Le rôle des élus du gouvernement fédéral s'érodera davantage si Ottawa donne suite à sa suggestion de proroger le Parlement à chaque année, prédisent les experts.

Le président du Forum des politiques publiques à Ottawa, David Mitchell, va même jusqu'à dire que cette décision remettrait en question l'existence du Parlement.

Le premier ministre Stephen Harper, a suspendu, la semaine dernière, les activités du Parlement jusqu'au mois de mars, soit à la fin des Jeux olympiques de Vancouver. Son porte-parole a qualifié cette décision de «routine», soulignant que cela était arrivé 104 fois dans l'histoire du pays.

La décision a été immédiatement dénoncée par les partis de l'opposition, qui ont accusé les conservateurs de miner la démocratie et la transparence, particulièrement lorsqu'il est question du traitement des détenus afghans par les Forces militaires canadiennes.

Une rumeur persistante à Ottawa semble indiquer que les conservateurs pourraient proroger le Parlement à la fin de chaque nouvelle année. Le geste deviendrait ainsi routinier, permettant au gouvernement de recommencer à neuf avec un discours du Trône ainsi qu'avec l'annonce de son budget.

Les conservateurs plaident que cela fournira au public canadien une idée claire de ce que le gouvernement souhaite accomplir au cours de l'année à venir.

Mais le problème avec une telle décision est que cela met un terme aux activités parlementaires et dissout les comités. Les projets de lois sont également tués dans l'oeuf et le travail effectué par les députés élus à Ottawa est interrompu.

Par exemple, la décision de proroger le Parlement défait tout le travail abattu par les députés au cours de l'année sur la présentation de projets de loi sur le durcissement des peines pour les criminels.

Selon M. Mitchell, l'utilisation de la prorogation par le gouvernement démontre qu'il croit que le Parlement est devenu une «nuisance» à gérer plutôt qu'une partie prenante du processus démocratique. Il estime également que les Canadiens préoccupés par la démocratie devraient s'inquiéter de cette manoeuvre gouvernementale.

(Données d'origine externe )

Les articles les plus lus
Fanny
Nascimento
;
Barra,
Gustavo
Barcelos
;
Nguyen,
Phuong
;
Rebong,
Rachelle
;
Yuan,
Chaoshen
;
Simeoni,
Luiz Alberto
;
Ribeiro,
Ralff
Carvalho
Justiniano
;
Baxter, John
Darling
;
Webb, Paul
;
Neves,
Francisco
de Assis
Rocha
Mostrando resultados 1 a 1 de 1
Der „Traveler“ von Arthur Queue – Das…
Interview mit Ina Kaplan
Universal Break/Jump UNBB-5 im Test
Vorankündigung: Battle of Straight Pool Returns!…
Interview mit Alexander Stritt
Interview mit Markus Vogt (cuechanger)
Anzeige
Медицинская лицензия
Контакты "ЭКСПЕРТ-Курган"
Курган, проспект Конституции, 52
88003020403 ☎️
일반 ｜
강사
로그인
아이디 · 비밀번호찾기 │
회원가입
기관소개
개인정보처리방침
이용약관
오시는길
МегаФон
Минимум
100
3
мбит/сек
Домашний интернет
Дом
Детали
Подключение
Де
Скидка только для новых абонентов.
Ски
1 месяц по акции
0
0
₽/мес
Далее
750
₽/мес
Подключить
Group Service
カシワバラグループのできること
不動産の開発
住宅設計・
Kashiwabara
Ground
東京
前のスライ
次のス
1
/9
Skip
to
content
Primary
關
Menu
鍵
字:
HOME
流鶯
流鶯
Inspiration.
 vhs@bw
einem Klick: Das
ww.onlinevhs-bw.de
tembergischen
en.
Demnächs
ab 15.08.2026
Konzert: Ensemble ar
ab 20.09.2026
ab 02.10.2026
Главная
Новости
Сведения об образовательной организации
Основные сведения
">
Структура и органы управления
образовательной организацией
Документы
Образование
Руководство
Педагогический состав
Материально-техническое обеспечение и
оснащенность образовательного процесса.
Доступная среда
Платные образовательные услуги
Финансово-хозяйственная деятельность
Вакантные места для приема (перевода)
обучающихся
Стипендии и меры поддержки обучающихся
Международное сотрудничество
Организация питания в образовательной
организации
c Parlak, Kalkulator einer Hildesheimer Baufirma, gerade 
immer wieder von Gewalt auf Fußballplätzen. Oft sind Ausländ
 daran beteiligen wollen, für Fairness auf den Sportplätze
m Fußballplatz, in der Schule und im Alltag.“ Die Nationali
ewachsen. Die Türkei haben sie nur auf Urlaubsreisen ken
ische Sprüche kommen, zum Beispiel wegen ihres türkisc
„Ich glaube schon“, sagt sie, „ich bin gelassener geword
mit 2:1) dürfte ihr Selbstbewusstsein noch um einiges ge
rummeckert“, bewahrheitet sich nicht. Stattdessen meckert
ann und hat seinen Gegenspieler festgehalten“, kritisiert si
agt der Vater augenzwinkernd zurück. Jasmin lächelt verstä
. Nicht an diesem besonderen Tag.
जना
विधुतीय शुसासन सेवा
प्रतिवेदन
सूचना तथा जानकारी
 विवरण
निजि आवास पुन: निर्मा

«Puisque la prorogation du Parlement est devenue quelque chose de fréquent, et cela, selon le gré et le bon vouloir du gouvernement en place, peu importe quel qu'il soit, cela soulève des questions au sujet de son utilité et de sa pertinence», a soutenu le président de l'organisme, ajoutant que cela était «troublant» pour quiconque qui s'en préoccupe.

La prorogation annuelle soulève également la question de son efficacité, croit M. Mitchell, puisque la législation doit recommencer à neuf au début de chaque session, ce qui ralentirait le processus.

Le politologue de l'Université de Toronto, Nelson Wiseman, croit quant à lui que la pertinence du Parlement a commencé à s'éroder il y a de cela plusieurs années, soit depuis le changement de la politique des dépenses électorales en 1974.

Cette «détérioration» s'est accélérée au cours de la dernière décennie, dit M. Wiseman. Par exemple, le gouvernement d'Ernie Eves, en Ontario, a décidé de présenter son budget de 2003 au siège social de fabricant de pièces automobiles, Magna International. Plus récemment, M. Harper a aussi présenté ses bilans économiques de plus en plus loin de la Chambre des communes, d'abord à Cambridge, en Ontario, puis à Saint-Jean, au Nouveau-Brunswick et finalement, en Chine.

Il y a plusieurs années, cela aurait suscité des critiques, croit M. Wiseman. L'on aurait par exemple dit que le gouvernement fait preuve de peu de respect face aux parlementaires. Mais cela n'est plus vrai aujourd'hui, soutient-il, et la décision démontre que le bureau du premier ministre a le gros bout du bâton dans la tension qui existe entre le gouvernement et les législateurs.

«Ils contrôlent le calendrier. Lorsque les choses vont mal, ils prorogent», a affirmé M. Wiseman, qui déplore également le fait que le public semble faire peu de cas de cette situation.